01 października 2013 10:30 / 5 osobom podoba się ten post
kika130.9.2013, 23:30 Uhr, ARD: Rechtlos und ausgeliefert? Schicksal Demenz - warto obejrzec...
Program obejrzalam... glownym tematem byly neuroleptyki stosowane w Heimach - Risperidon i Haloperidol... i nie chodzi o ich naduzywanie ale o ich niestosowanie w ogole w demencji, Al... poniewaz wywoluja wiele skutkow ubocznych...
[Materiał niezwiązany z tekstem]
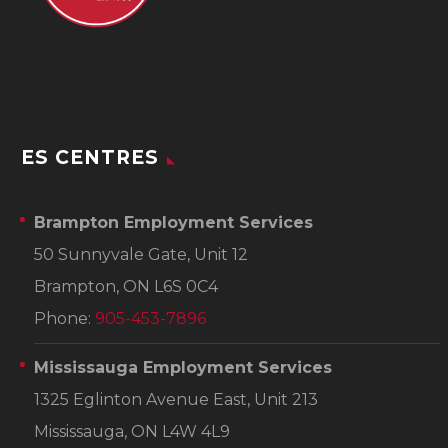
ES CENTRES
Brampton Employment Services
50 Sunnyvale Gate, Unit 12
Brampton, ON L6S 0C4
Phone:
905-453-7896
Mississauga Employment Services
1325 Eglinton Avenue East, Unit 213
Mississauga, ON L4W 4L9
Podopiecznymi z w/w chorobami nalezy zajac sie indywidualnie... organizowac zajecia... ktore skieruja ich myslenie na inna sciezke... najlepiej poprzez calodobowa aktywizacje... nie bedzie wowczas agresywnosci... nie bedzie ucieczek do domu z dziecinstwa... lub niekonczacych sie pytan o mame... nie bedzie tez nocnych odwiedzin w innych pokojach... bo nocna zmiana bedzie w szachy z podopiecznymi... ktorzy nie moga spac... grala...
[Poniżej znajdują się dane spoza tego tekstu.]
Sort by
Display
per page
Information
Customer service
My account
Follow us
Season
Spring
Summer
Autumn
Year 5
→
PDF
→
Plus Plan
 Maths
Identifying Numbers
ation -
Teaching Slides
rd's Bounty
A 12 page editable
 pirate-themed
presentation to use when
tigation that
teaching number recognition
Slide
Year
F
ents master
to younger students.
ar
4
Mam ambiwaletne odczucia....
Dobranoc...
Programu nie oglądałam, bo jestem w Polsce, ale po streszczeniu kiki nóż mi się w kieszeni otworzył. Tym razem po raz pierwszy nie będę parlamentarna i napiszę dobitnie - brednie, brednie, brednie ( oczywiście mam na myśli program, a nie wypowiedź kiki, ostatnio tyle zadym na forum,że lepiej wszystko z góry wyjaśniać :D ). Nie ma szans na całodobową aktywację, nie wiem, kto wpadł na tak kretyńską ideę. Większość pacjentów z dm i al nie chce być aktywowana, często wyjście na spacer jest awykonalne, bo nie chcą, zapierają się zadnimi łapami i kicha. Czy pacjentka z al, która rozsmarowywuje swoje odchody rękami po kafelkach w łazience ( autentyk) przestanie je rozsmarowywać, bo zagra w chińczyka, pójdzie na spacer , poczyta gazetę ( jak da radę) i potańczy w kółeczku z innymi pacjentami ? Otóż nie. Nadal będzie to robiła, nawet w większym nasileniu. Wszelka nadmierna (!) aktywność skutkuje następnego dnia zmęczeniem i psychicznym i fizycznym, a osoby zmęczone mniej się kontrolują i są skłonne do gorszych ekscesów. Moja PDP po męczącym, bogatym we wrażenia dniu dnia następnego była nie do wytrzymania, wzrastała jej agresja i była bardziej zagubiona. Uspokajał ją spokojny tryb życia, bez spacerów, bez innych ludzi, bez większej aktywności. Ja nie mówię,że nie ma być żadnej aktywności, lekka aktywność jest wskazana, ale nic na siłę. To już teraz rozumiem, dlaczego lekarz nie chciał babci przepisać tabletek na dm. To chyba taki nowy trend w niemieckiej medycynie - żadnych leków, a opiekunki i pracownice Pflegeheimów niech się martwią i zarzynają, niech nie śpią po nocach i niech będą obrażane a i czasem bite przez podopiecznych. Niech podopieczni buszują całą noc, zostawiają włączone kuchenki i podpalają stare gazety ( też autentyk z mojej osobistej praktyki). W końcu problem sam się rozwiąże, jak osoba demencyjna spali się razem z chałupą. A że spali się przy okazji opiekunka, to przecież detal, w końcu taka Polka to smieć niewarty życia, prawda? :(
Aż się zagotowałam, co mi się rzadko zdarza.
Aha, dla mniej kumatych - moja wypowiedź to ironia.